> _Exercise description_: Go through the records and report each line holding the string "Zanella".

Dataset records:
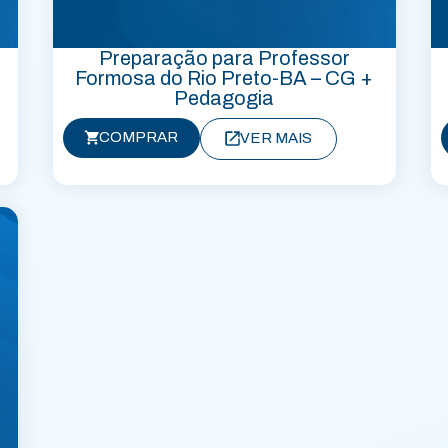
Preparação para Professor
Formosa do Rio Preto-BA – CG +
Pedagogia
COMPRAR
VER MAIS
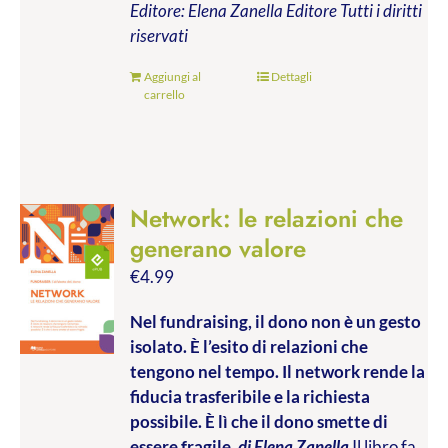
Editore: Elena Zanella Editore
Tutti i diritti
riservati
Aggiungi al
Dettagli
carrello
Network: le relazioni che
generano valore
€
4.99
Nel fundraising, il dono non è un gesto
isolato. È l’esito di relazioni che
tengono nel tempo. Il network rende la
fiducia trasferibile e la richiesta
possibile. È lì che il dono smette di
essere fragile.
di Elena Zanella
Il libro fa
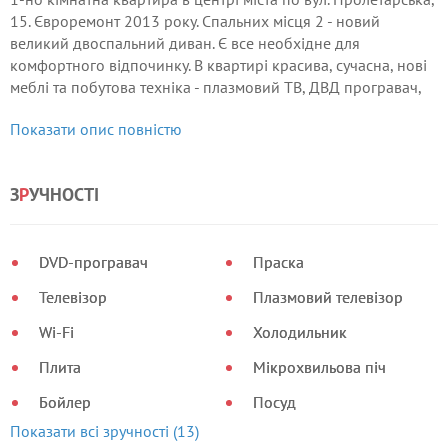
15. Євроремонт 2013 року. Спальних місця 2 - новий
великий двоспальний диван. Є все необхідне для
комфортного відпочинку. В квартирі красива, сучасна, нові
меблі та побутова техніка - плазмовий ТВ, ДВД програвач,
фен, праску (прасувальна дошка), двокамерний
Показати опис повністю
холодильник, СВЧ піч, пральна машинка.
З
Р
УЧНОСТІ
DVD-програвач
Праска
Телевізор
Плазмовий телевізор
Wi-Fi
Холодильник
Плита
Мікрохвильова піч
Бойлер
Посуд
Показати всі зручності (13)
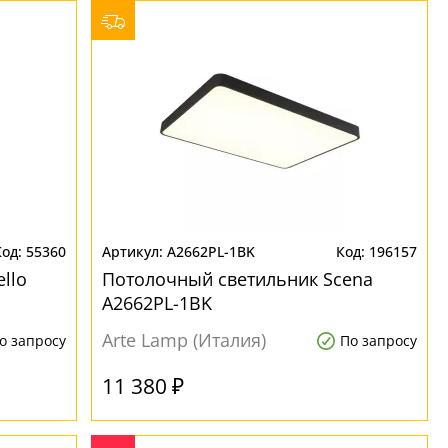
55360
A2662PL-1BK
196157
llo
Потолочный светильник Scena
A2662PL-1BK
Arte Lamp (Италия)
о запросу
По запросу
11 380 ₽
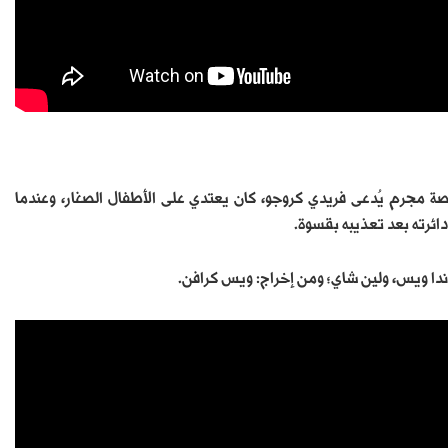
 قصة مجرم يُدعى فريدي كروجو، كان يعتدي على الأطفال الصغار، وعندما
ائرته بعد تعذيبه بقسوة.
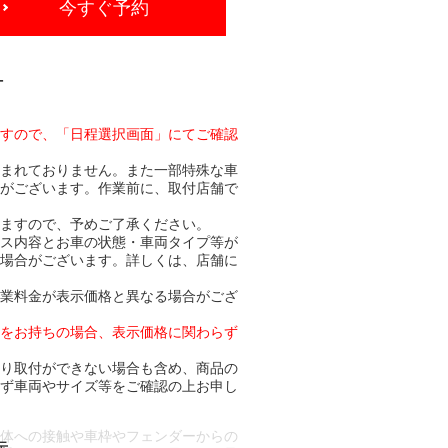
今すぐ予約
-
ますので、「日程選択画面」にてご確認
含まれておりません。また一部特殊な車
合がございます。作業前に、取付店舗で
りますので、予めご了承ください。
ビス内容とお車の状態・車両タイプ等が
る場合がございます。詳しくは、店舗に
作業料金が表示価格と異なる場合がござ
トをお持ちの場合、表示価格に関わらず
より取付ができない場合も含め、商品の
必ず車両やサイズ等をご確認の上お申し
車体への接触や車枠やフェンダーからの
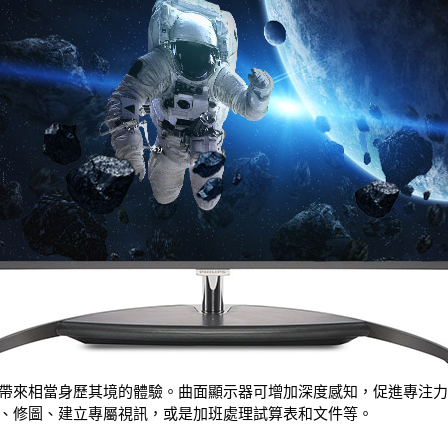
帶來相當身歷其境的體驗。曲面顯示器可增加深度感知，促進專注
、修圖、建立專屬視訊，或是加班處理試算表和文件等。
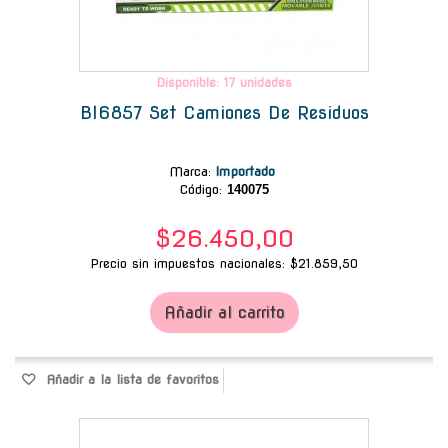
Disponible: 17 unidades
Bl6857 Set Camiones De Residuos
Marca
:
Importado
Código:
140075
$26.450,00
Precio sin impuestos nacionales: $21.859,50
Añadir al carrito
Añadir a la lista de favoritos
-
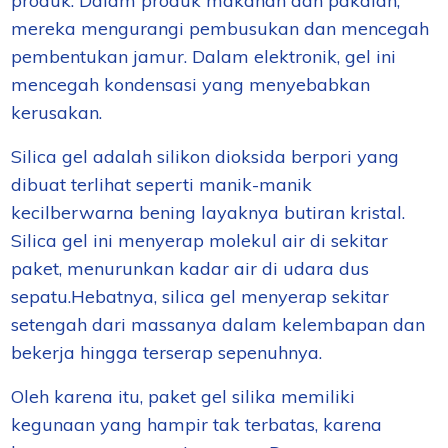
produk.
Dalam produk makanan dan pakaian,
mereka mengurangi pembusukan dan mencegah
pembentukan jamur. Dalam elektronik,
gel
ini
mencegah kondensasi yang menyebabkan
kerusakan.
Silica gel adalah silikon dioksida berpori yang
dibuat terlihat seperti manik-manik
kecil
berwarna bening layaknya butiran kristal
.
Silica gel i
ni menyerap molekul air di sekitar
paket, menurunkan kadar air di udara
dus
sepatu
.
Hebatnya, s
ilica gel menyerap sekitar
setengah dari massanya dalam kelembapan dan
bekerja hingga terserap sepenuhnya.
Oleh karena itu, paket gel silika memiliki
kegunaan yang hampir tak terbatas, karena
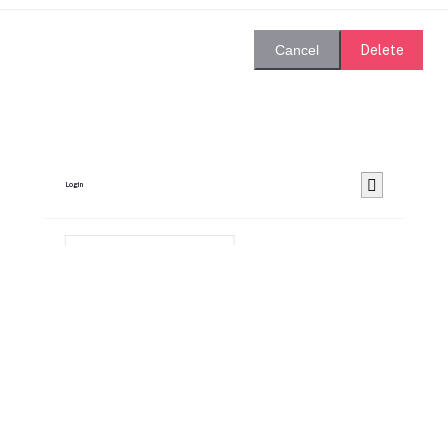
Delete
Cancel
Login
Remember Me
Forgot password?
Login
Dont have an account?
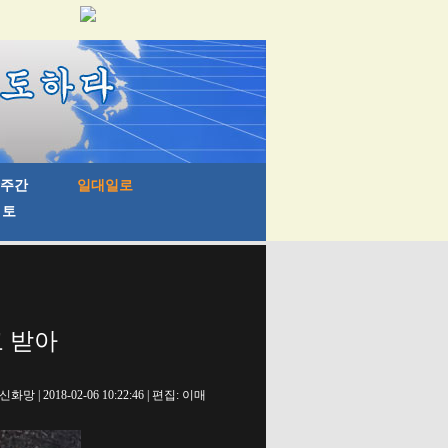
고 받아
신화망 | 2018-02-06 10:22:46 | 편집: 이매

> _Solution below_:
Editore: Elena Zanella Editore
di Elena Zanella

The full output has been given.